„Größtmögliche Sicherheit“

Von Miriam Lenkeit
Hier wird ein Tiger im Zoo Duisburg mit Verdacht auf Zahnschmerzen in Narkose gelegt und untersucht
Hier wird ein Tiger im Zoo Duisburg mit Verdacht auf Zahnschmerzen in Narkose gelegt und untersucht
Foto: ab-arth Bildagentur / Angelika Barth
Nach der tödlichen Attacke eines Tigers im Kölner Zoo wird die Haltung von Großkatzen diskutiert. Der Duisburger Zoo versichert, dass sämtliche Areale sicher sind und das zuständige Personal gewissenhaft ausgebildet wird.

Duisburg. Der tödliche Tiger-Angriff im Kölner Zoo auf eine Pflegerin erschüttert die ganze Republik. Auch im Duisburger Zoo ist die Betroffenheit über das Unglück im Raubtiergehege groß. Während die Diskussion über ein generelles Verbot großer Wildkatzen in deutschen Zoos aufs Neue entbrannt ist, versicherte der hiesige Tierpark auf WAZ-Anfrage noch einmal die Sicherheit sämtlicher Areale und die gewissenhafte Ausbildung des zuständigen Zoo-Personals.

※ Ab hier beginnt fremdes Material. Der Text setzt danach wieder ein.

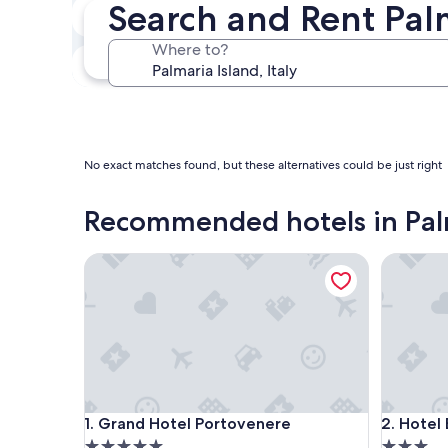
Search and Rent Pal
In two weeks
Aug 21 - Aug 23
Where to?
In three months
Oct 30 - Nov 1
No exact matches found, but these alternatives could be just right
Recommended hotels in Palm
Grand Hotel Portovenere
Hotel Be
Grand Hotel Portovenere
Hotel Be
1. Grand Hotel Portovenere
2. Hotel
5.0
3.0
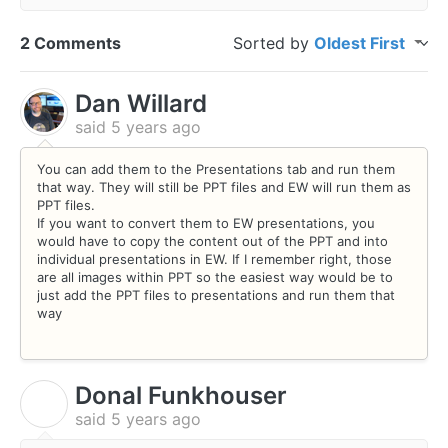
2 Comments
Sorted by
Oldest First
Dan Willard
said
5 years ago
You can add them to the Presentations tab and run them
that way. They will still be PPT files and EW will run them as
PPT files.
If you want to convert them to EW presentations, you
would have to copy the content out of the PPT and into
individual presentations in EW. If I remember right, those
are all images within PPT so the easiest way would be to
just add the PPT files to presentations and run them that
way
Donal Funkhouser
D
said
5 years ago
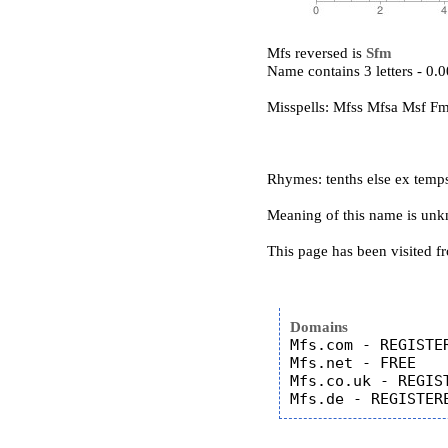
Mfs reversed is
Sfm
Name contains 3 letters - 0
Misspells: Mfss Mfsa Msf F
Rhymes: tenths else ex temp
Meaning of this name is un
This page has been visited f
Domains
Mfs.com - REGISTER
Mfs.net - FREE

Mfs.co.uk - REGIST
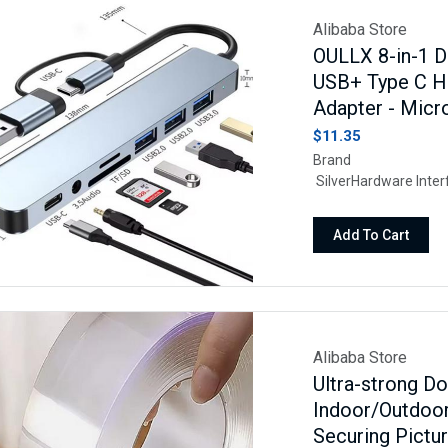
Alibaba Store
OULLX 8-in-1 D
USB+ Type C H
Adapter - Micr
$11.35
Brand O
SilverHardware In
USB Type CFeat
Devices Mac
Add To Cart
MacBook Air, iPad Air
Samsung Galaxy Cell
Tablet, More.
Alibaba Store
Ultra-strong D
Indoor/Outdoo
Securing Pictu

Jochen Reiter, wissenschaftlicher Leiter im Duisburger Zoo, erklärte, dass alle Tiere, die für den Menschen theoretisch gefährlich sind, entsprechend klassifiziert werden: „Anders als angenommen, sind Großkatzen nicht die einzigen unberechenbaren Zoobewohner.“

Körpergröße ist nicht ausschlaggebend für den Gefahrengrad

Die Bandbreite des Risikos reiche von Kleintieren wie dem Pfeilgiftfrosch über große Kranicharten bis hin zur Giraffe. Während sich bei Amphibien oder Fischen vor allem deren zum Teil giftige Haut als ernste Bedrohung entpuppt, ist es beim bis zu 1,80 Meter großen Saruskranich dessen kräftiger Schnabel. „Die Körpergröße eines Tieres ist nicht immer ausschlaggebend für den Gefahrengrad. Auch der sonst so friedliche Leguan kann durch einen geschickten Hieb mit seinem Schwanz großen Schaden anrichten“, weiß Reiter.

Mindeststandards bei Sicherheit

Um das Risiko für Besucher und Pfleger so gering wie möglich zu halten, müssten somit bestimmte Sicherheitsstandards unbedingt eingehalten werden. Folglich sind nicht nur Zuschauer durch Wassergräben oder aufwändige Umzäunungen vor dem direkten Kontakt mit gewissen Zoobewohnern geschützt, auch für das Personal wurden entsprechende Strategien entwickelt. „Zwischen Tier und Pfleger ist im Normalfall immer eine stabile Barriere.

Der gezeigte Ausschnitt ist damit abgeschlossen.